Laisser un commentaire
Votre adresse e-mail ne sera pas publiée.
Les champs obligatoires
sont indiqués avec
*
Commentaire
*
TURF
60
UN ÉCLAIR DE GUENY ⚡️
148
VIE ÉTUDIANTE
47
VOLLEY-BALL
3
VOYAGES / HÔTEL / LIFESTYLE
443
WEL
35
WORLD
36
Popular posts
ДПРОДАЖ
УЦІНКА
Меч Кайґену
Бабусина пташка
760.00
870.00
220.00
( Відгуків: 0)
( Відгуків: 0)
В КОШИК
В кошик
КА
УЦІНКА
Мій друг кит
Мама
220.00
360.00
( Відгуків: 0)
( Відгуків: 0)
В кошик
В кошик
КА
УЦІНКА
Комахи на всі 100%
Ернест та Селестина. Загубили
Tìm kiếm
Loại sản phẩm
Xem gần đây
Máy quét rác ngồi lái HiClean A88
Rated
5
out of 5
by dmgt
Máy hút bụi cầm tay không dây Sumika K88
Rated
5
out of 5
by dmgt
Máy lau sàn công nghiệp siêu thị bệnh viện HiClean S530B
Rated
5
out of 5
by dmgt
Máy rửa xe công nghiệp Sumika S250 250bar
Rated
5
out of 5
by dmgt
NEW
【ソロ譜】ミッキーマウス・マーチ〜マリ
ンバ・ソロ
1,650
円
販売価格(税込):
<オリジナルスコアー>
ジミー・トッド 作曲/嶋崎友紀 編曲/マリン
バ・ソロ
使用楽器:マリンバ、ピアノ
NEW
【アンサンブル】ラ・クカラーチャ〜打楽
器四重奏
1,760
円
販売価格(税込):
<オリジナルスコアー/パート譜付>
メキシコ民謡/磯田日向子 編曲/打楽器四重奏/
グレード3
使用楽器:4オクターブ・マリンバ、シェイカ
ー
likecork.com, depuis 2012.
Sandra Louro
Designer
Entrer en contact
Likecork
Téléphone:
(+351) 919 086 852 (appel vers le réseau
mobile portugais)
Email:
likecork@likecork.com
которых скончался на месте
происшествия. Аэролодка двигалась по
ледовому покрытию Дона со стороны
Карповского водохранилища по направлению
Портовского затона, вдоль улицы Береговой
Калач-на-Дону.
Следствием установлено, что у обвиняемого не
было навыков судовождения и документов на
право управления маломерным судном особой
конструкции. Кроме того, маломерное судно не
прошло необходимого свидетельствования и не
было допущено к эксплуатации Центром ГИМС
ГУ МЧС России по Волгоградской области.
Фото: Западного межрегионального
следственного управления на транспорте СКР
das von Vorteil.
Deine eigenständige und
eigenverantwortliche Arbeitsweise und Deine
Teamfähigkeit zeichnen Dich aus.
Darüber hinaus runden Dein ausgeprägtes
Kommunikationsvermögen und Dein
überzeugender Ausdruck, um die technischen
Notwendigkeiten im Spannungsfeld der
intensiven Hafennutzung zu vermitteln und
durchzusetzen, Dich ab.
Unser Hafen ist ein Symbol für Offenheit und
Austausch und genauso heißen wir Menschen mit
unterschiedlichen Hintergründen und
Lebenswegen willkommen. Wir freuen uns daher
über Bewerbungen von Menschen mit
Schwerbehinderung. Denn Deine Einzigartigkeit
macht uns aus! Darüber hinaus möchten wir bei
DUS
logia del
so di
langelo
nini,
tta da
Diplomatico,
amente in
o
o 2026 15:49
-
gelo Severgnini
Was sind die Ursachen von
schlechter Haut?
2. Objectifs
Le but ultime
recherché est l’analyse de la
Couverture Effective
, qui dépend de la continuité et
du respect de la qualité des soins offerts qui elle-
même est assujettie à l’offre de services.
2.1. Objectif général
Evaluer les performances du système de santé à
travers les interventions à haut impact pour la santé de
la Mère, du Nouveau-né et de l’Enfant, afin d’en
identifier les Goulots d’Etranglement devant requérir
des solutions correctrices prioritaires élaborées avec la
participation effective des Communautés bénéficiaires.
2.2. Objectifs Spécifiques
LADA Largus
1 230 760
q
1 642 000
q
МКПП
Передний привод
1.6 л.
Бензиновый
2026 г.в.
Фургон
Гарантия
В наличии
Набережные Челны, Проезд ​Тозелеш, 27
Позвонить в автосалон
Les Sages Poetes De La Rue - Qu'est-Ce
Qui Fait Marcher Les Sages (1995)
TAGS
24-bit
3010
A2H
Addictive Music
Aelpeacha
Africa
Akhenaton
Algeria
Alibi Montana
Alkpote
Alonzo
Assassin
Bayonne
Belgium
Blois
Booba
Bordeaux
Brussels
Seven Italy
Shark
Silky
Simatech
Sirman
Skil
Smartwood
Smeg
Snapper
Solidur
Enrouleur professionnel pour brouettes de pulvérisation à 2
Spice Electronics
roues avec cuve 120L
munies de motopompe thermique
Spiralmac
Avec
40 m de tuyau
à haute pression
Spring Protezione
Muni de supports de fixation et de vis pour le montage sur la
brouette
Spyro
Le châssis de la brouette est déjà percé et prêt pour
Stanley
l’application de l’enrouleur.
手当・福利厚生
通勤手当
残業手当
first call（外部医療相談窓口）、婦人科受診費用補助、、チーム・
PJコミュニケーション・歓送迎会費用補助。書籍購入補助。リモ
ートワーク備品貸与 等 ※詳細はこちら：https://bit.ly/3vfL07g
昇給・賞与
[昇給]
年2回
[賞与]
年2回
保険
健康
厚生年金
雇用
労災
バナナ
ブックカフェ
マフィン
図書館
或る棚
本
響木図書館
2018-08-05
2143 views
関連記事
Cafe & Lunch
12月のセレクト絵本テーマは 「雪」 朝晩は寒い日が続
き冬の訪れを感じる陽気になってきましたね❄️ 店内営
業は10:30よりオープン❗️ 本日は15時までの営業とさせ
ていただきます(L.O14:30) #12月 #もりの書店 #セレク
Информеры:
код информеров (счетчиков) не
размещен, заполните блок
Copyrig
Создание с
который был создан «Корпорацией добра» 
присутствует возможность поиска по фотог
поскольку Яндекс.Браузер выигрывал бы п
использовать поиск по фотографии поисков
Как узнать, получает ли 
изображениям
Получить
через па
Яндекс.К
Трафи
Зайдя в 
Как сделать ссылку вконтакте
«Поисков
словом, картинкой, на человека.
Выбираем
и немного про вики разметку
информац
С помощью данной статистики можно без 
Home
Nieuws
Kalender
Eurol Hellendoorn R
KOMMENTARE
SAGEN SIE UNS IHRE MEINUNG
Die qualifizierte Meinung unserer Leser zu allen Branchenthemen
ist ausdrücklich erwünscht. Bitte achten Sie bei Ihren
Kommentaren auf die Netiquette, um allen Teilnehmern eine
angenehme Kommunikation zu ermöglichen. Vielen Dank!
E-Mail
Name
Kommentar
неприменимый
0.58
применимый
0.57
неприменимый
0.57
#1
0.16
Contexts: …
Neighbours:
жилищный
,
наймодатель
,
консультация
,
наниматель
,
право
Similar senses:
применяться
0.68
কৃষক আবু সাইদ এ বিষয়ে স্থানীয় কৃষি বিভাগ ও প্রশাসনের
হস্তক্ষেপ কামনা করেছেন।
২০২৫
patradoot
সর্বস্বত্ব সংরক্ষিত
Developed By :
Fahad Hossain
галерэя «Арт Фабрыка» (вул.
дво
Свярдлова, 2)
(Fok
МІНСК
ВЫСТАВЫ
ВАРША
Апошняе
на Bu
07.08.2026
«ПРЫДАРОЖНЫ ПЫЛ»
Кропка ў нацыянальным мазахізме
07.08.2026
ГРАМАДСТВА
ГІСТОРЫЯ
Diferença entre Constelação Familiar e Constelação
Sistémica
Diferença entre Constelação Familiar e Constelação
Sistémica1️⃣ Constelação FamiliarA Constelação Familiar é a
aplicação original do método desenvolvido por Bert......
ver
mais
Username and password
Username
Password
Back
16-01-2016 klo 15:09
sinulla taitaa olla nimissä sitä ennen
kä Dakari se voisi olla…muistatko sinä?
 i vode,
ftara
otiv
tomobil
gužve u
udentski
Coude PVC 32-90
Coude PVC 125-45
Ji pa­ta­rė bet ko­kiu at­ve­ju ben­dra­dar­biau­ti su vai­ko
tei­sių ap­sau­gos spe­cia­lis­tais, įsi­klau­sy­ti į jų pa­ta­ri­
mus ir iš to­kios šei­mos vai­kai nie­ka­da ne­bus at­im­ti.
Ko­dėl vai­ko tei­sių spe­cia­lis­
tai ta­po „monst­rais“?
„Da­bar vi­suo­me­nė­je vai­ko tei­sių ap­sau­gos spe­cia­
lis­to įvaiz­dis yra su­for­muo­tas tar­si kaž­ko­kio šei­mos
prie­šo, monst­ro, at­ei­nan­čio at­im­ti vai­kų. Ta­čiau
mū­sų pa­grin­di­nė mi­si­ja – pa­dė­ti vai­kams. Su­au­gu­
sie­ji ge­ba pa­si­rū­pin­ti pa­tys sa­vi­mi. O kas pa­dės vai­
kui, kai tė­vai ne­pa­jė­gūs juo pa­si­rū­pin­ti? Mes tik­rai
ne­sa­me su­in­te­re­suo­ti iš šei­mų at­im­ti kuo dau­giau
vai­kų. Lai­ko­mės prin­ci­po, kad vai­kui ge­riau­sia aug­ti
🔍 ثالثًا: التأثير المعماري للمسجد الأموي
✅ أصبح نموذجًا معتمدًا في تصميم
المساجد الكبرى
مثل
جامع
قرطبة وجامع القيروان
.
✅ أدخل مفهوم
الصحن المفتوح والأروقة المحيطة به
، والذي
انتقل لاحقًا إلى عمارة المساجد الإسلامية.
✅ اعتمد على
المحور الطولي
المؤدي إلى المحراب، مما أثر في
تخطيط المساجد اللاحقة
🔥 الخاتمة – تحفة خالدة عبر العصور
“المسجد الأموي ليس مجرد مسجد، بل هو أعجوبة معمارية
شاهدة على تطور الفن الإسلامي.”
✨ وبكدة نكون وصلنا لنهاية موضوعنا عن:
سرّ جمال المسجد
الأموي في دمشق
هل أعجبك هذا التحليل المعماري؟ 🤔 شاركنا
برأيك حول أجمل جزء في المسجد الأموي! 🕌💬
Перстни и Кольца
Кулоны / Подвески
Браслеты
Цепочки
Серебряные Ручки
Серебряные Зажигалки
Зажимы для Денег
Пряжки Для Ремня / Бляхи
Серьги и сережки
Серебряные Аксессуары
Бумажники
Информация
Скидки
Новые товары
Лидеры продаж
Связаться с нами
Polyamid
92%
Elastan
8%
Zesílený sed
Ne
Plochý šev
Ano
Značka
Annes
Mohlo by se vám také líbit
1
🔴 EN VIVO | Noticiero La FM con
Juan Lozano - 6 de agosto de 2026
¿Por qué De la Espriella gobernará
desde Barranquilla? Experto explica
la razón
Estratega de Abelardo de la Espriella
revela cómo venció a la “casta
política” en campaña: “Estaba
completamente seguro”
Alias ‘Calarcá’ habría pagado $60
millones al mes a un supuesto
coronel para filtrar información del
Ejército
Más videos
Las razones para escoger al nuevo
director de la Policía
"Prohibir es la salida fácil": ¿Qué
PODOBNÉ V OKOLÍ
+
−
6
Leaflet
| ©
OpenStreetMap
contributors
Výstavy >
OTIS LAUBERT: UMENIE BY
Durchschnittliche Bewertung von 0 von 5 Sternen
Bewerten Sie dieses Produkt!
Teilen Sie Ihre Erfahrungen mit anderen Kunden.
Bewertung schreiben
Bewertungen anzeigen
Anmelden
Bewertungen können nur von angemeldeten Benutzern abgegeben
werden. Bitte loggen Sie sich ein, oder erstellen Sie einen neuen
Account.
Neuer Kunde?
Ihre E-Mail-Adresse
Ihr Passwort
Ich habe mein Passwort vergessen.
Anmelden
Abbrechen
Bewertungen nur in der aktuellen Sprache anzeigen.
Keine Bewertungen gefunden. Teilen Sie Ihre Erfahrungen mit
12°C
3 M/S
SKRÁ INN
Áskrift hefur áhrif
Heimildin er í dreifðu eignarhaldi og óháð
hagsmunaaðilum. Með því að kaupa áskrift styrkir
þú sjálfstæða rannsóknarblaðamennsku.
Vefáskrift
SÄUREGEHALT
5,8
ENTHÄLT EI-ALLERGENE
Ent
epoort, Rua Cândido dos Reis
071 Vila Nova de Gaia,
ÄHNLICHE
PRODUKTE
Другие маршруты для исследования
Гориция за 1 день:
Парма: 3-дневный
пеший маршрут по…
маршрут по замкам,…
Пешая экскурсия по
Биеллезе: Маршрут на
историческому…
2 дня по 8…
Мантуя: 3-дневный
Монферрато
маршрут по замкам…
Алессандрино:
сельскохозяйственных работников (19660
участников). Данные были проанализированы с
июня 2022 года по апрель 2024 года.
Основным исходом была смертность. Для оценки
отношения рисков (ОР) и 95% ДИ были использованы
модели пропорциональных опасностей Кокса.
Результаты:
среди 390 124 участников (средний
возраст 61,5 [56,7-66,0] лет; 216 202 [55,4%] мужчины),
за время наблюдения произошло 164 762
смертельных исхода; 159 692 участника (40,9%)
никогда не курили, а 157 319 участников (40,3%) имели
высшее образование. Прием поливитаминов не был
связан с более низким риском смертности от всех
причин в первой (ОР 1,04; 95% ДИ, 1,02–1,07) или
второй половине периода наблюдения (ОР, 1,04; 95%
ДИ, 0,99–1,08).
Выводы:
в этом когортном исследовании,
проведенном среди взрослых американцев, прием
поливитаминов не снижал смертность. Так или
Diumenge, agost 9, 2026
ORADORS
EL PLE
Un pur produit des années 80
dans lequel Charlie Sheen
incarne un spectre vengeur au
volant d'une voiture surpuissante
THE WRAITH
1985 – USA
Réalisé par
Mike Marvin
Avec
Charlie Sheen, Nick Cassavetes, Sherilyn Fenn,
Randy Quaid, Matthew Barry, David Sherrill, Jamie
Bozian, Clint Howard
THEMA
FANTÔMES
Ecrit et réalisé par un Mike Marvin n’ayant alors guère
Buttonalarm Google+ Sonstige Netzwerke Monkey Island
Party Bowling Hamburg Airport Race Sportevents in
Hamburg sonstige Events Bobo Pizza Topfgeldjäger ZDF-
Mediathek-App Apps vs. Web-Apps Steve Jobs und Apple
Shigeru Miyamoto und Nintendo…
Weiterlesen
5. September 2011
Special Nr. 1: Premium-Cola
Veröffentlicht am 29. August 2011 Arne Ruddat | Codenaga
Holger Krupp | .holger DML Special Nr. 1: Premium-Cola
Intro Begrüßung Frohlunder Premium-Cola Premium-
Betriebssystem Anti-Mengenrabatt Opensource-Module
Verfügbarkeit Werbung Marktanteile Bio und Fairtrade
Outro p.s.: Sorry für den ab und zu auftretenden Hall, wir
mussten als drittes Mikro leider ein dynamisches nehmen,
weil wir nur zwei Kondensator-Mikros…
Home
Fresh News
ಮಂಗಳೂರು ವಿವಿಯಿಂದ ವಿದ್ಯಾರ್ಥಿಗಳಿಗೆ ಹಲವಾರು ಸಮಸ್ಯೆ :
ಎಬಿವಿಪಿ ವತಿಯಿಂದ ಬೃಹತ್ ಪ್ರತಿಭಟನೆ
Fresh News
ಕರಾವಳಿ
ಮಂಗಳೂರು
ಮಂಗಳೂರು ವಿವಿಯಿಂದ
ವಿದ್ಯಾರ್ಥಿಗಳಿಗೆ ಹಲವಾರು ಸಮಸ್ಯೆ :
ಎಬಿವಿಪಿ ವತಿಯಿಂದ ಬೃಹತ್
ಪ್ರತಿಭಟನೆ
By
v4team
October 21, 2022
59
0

#####

__Task statement__: Whenever a line in the entries holds the word "Bewertungen", copy that line.

__Task solution__:
Bewertungen anzeigen
Bewertungen können nur von angemeldeten Benutzern abgegeben
Bewertungen nur in der aktuellen Sprache anzeigen.
Keine Bewertungen gefunden. Teilen Sie Ihre Erfahrungen mit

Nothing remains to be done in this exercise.